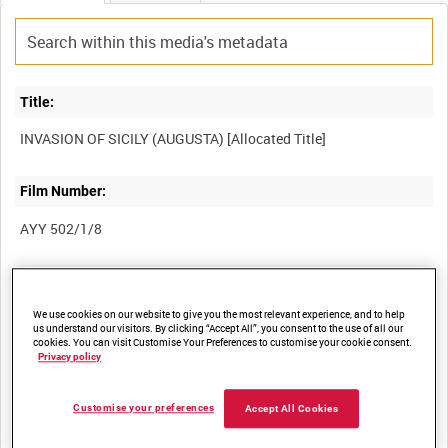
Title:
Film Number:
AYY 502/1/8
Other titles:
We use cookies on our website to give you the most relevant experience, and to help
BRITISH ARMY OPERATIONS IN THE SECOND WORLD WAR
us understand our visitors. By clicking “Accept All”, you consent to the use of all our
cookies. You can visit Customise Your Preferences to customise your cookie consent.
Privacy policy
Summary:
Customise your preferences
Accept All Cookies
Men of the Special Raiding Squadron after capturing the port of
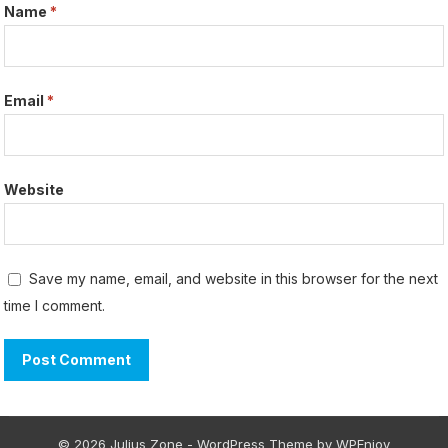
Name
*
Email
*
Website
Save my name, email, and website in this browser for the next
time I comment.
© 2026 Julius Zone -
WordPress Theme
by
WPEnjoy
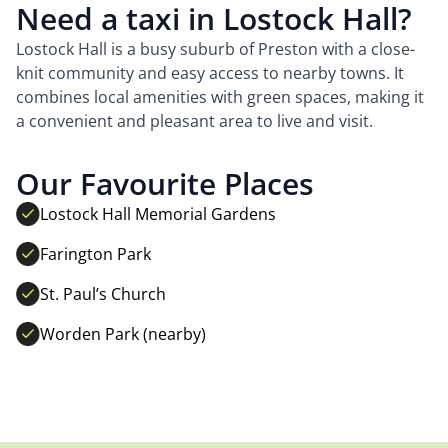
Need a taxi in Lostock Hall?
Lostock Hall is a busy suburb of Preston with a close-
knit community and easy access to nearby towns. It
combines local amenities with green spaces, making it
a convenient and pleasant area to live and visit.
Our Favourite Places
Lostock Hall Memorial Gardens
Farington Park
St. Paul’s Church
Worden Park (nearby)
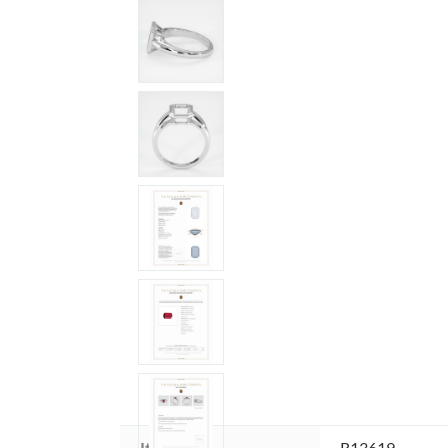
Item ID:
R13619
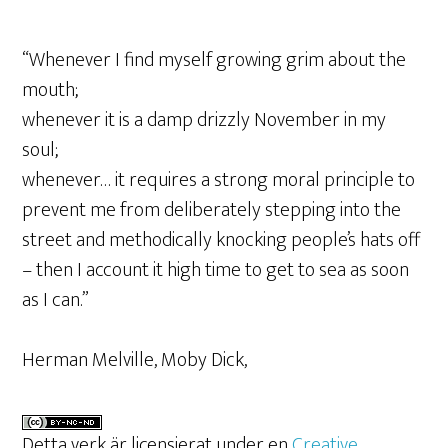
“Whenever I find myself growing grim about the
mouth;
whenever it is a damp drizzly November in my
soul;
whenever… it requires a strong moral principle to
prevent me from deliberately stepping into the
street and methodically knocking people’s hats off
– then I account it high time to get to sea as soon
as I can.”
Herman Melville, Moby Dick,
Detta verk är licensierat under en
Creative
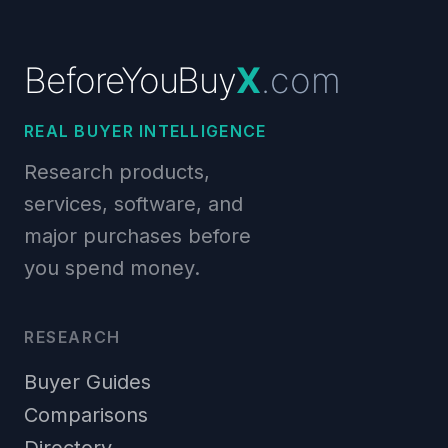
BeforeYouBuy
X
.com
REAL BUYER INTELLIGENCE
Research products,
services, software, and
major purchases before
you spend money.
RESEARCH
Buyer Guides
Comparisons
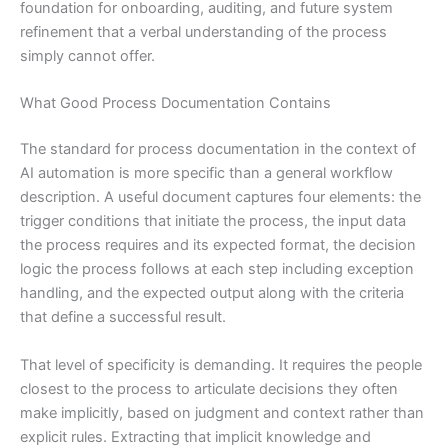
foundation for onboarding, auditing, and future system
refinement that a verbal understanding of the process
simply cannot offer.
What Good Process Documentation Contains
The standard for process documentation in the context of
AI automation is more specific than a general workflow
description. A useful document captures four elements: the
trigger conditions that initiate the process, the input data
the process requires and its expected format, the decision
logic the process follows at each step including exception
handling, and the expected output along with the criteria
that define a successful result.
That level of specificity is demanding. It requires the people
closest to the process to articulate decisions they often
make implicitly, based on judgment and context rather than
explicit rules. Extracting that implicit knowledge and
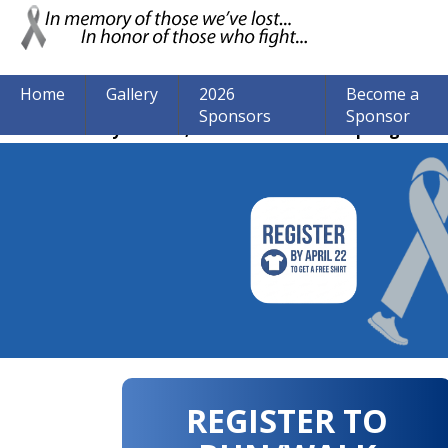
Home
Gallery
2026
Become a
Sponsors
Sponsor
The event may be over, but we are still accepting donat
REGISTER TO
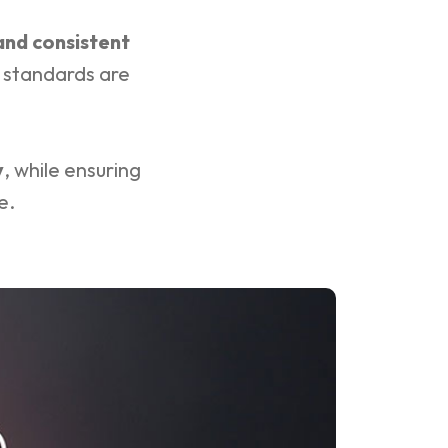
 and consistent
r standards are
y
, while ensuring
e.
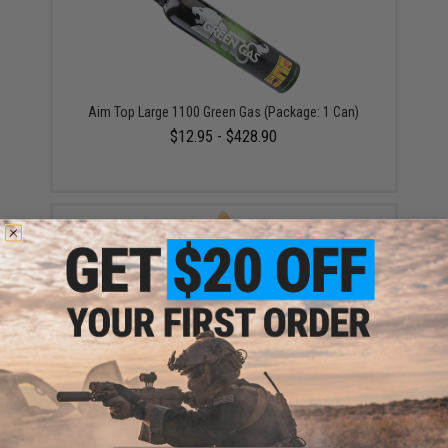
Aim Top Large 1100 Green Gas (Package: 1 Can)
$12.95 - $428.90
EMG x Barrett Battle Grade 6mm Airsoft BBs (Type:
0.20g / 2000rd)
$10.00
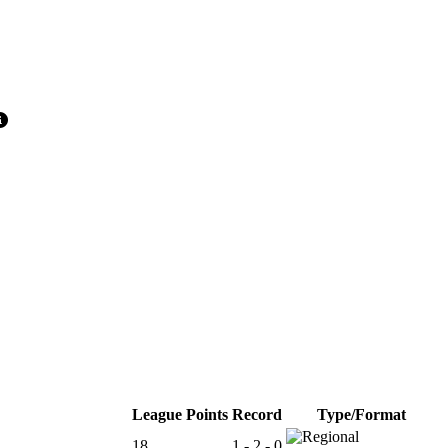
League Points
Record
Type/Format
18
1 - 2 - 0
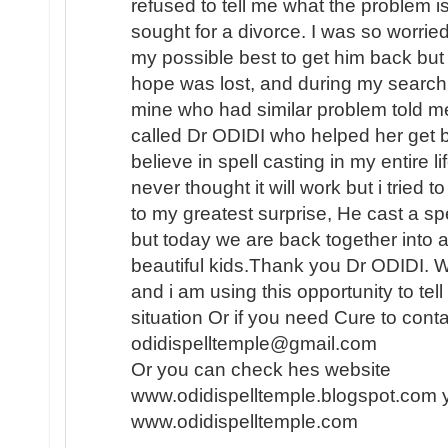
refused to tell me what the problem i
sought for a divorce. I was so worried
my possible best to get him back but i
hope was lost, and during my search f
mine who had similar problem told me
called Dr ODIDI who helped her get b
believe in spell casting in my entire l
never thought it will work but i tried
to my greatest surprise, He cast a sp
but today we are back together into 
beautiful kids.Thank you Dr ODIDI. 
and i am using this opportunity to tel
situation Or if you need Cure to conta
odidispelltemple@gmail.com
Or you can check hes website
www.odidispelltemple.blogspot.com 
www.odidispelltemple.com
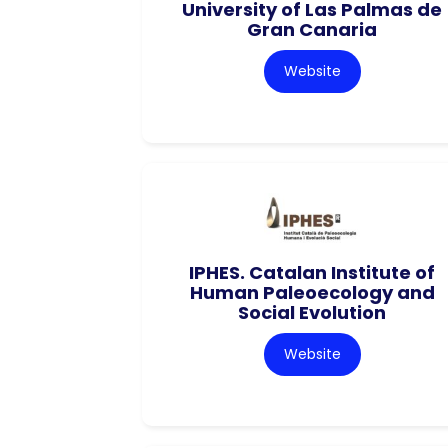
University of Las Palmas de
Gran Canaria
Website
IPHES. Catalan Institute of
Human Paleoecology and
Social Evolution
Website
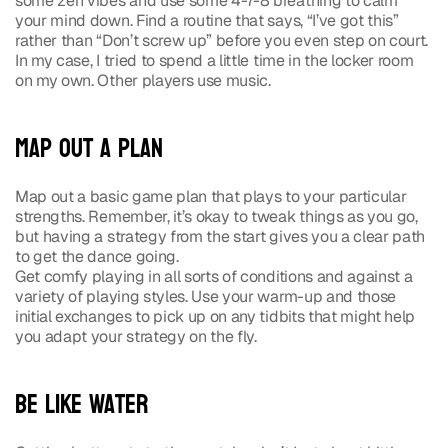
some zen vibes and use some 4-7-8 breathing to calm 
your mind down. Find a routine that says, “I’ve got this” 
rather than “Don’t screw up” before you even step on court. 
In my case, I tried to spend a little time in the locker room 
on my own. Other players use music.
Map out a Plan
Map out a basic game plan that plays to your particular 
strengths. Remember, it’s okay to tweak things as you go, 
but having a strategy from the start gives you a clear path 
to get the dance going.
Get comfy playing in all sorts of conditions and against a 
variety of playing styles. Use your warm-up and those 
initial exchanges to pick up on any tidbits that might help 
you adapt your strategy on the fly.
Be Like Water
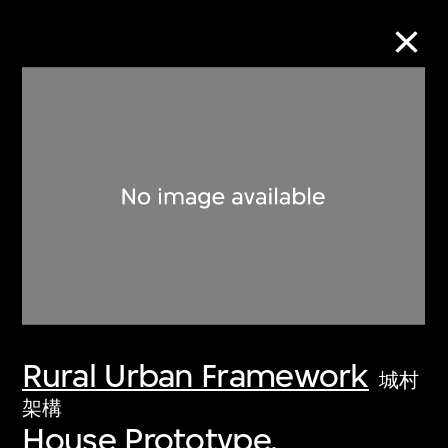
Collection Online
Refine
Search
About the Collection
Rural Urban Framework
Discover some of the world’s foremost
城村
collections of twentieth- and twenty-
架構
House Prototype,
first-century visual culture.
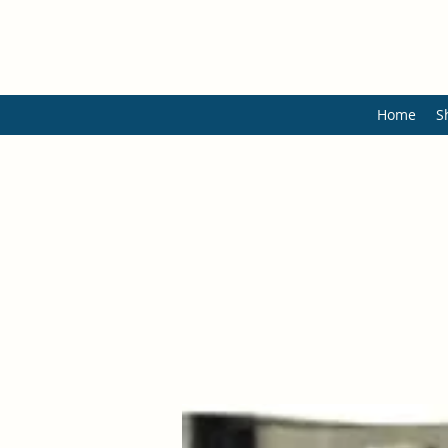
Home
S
_____
> _Exercise directions_: All of the data is to be transcribed exactly, with images omitted.

> _Response_:
Title:
Film Number:
AYY 502/1/8
Other titles:
We use cookies on our website to give you the most relevant experience, and to help
BRITISH ARMY OPERATIONS IN THE SECOND WORLD WAR
us understand our visitors. By clicking “Accept All”, you consent to the use of all our
cookies. You can visit Customise Your Preferences to customise your cookie consent.
Privacy policy
Summary:
Customise your preferences
Accept All Cookies
Men of the Special Raiding Squadron after capturing the port of
Name
*
Email
*
Website
Save my name, email, and website in this browser for the next
time I comment.
© 2026 Julius Zone -
WordPress Theme
by
WPEnjoy
Need a taxi in Lostock Hall?
Lostock Hall is a busy suburb of Preston with a close-
knit community and easy access to nearby towns. It
combines local amenities with green spaces, making it
a convenient and pleasant area to live and visit.
Our Favourite Places
Lostock Hall Memorial Gardens
Farington Park
St. Paul’s Church
Worden Park (nearby)
Item ID:
R13619
“Whenever I find myself growing grim about the
mouth;
whenever it is a damp drizzly November in my
soul;
whenever… it requires a strong moral principle to
prevent me from deliberately stepping into the
street and methodically knocking people’s hats off
– then I account it high time to get to sea as soon
as I can.”
Herman Melville, Moby Dick,
Detta verk är licensierat under en
Creative
BeforeYouBuy
X
.com
REAL BUYER INTELLIGENCE
Research products,
services, software, and
major purchases before
you spend money.
RESEARCH
Buyer Guides
Comparisons
foundation for onboarding, auditing, and future system
refinement that a verbal understanding of the process
simply cannot offer.
What Good Process Documentation Contains
The standard for process documentation in the context of
AI automation is more specific than a general workflow
description. A useful document captures four elements: the
trigger conditions that initiate the process, the input data
the process requires and its expected format, the decision
logic the process follows at each step including exception
handling, and the expected output along with the criteria
that define a successful result.
That level of specificity is demanding. It requires the people
closest to the process to articulate decisions they often
make implicitly, based on judgment and context rather than
explicit rules. Extracting that implicit knowledge and
Home
Gallery
2026
Become a
Sponsors
Sponsor
The event may be over, but we are still accepting donat
REGISTER TO
 and consistent
r standards are
y
, while ensuring
e.
Aim Top Large 1100 Green Gas (Package: 1 Can)
$12.95 - $428.90
EMG x Barrett Battle Grade 6mm Airsoft BBs (Type:
0.20g / 2000rd)
$10.00
League Points
Record
Type/Format
18
1 - 2 - 0
refused to tell me what the problem i
sought for a divorce. I was so worried
my possible best to get him back but i
hope was lost, and during my search f
mine who had similar problem told me
called Dr ODIDI who helped her get b
believe in spell casting in my entire l
never thought it will work but i tried
to my greatest surprise, He cast a sp
but today we are back together into 
beautiful kids.Thank you Dr ODIDI. 
and i am using this opportunity to tel
situation Or if you need Cure to conta
odidispelltemple@gmail.com
Or you can check hes website
www.odidispelltemple.blogspot.com 
www.odidispelltemple.com
University of Las Palmas de
Gran Canaria
Website
IPHES. Catalan Institute of
Human Paleoecology and
Social Evolution
Website
some zen vibes and use some 4-7-8 breathing to calm 
your mind down. Find a routine that says, “I’ve got this” 
rather than “Don’t screw up” before you even step on court. 
In my case, I tried to spend a little time in the locker room 
on my own. Other players use music.
Map out a Plan
Map out a basic game plan that plays to your particular 
strengths. Remember, it’s okay to tweak things as you go, 
but having a strategy from the start gives you a clear path 
to get the dance going.
Get comfy playing in all sorts of conditions and against a 
variety of playing styles. Use your warm-up and those 
initial exchanges to pick up on any tidbits that might help 
you adapt your strategy on the fly.
Be Like Water
Collection Online
Refine
Search
About the Collection
Rural Urban Framework
Discover some of the world’s foremost
城村
collections of twentieth- and twenty-
架構
House Prototype,
first-century visual culture.
Home
S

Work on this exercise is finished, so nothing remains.